2. Heat 1 Tbsp oil in a pot; add half the onion and sauté until translucent, about 5 minutes; add kale, half the rosemary and half the salt and pepper, sauté until leaves become soft and pliable, about 7 minutes (or cook to desired doneness). Remove from pot and set aside in a separate dish.
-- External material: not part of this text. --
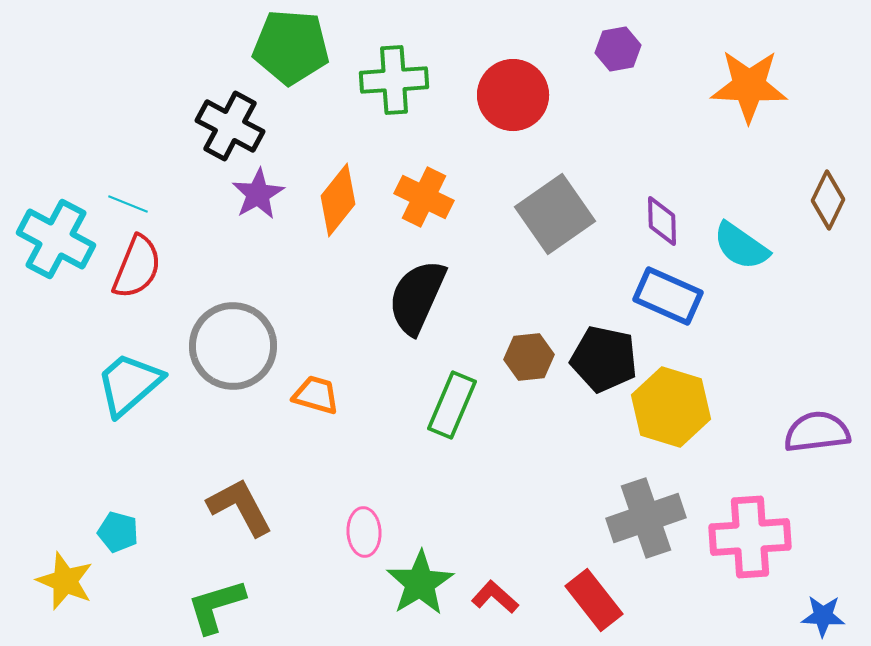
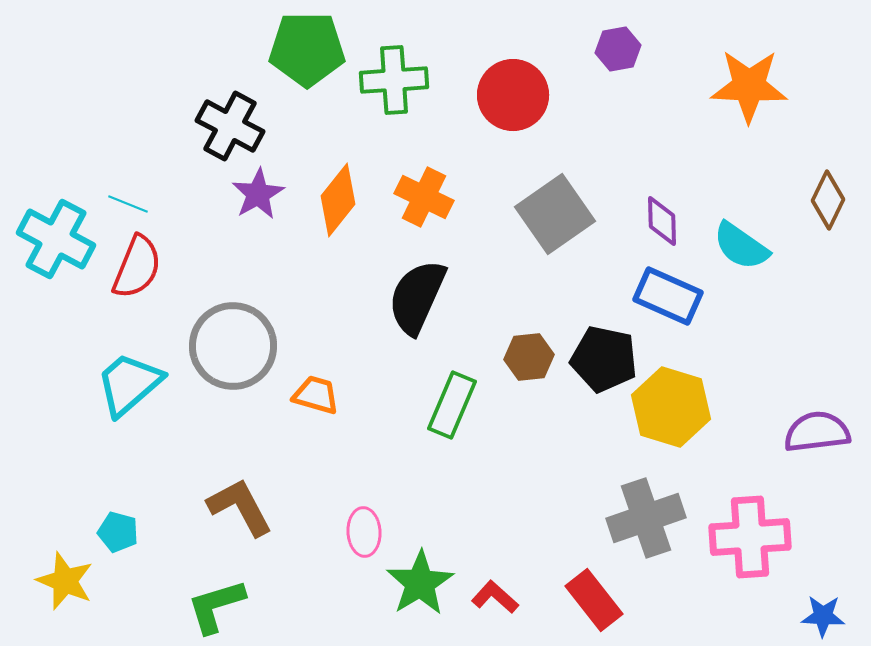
green pentagon: moved 16 px right, 2 px down; rotated 4 degrees counterclockwise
3. Heat remaining 1 Tbsp oil in pot; add the remaining onion and sauté about 5 minutes, reduce heat and add garlic, remaining rosemary and thyme; sauté about 1 minutes, add pumpkin puree, milk, nutritional yeast and remaining salt and pepper. Simmer until thickened, about 5 minutes. Pour over spaghetti squash and toss to coat; top with walnuts. Serve with sautéed kale.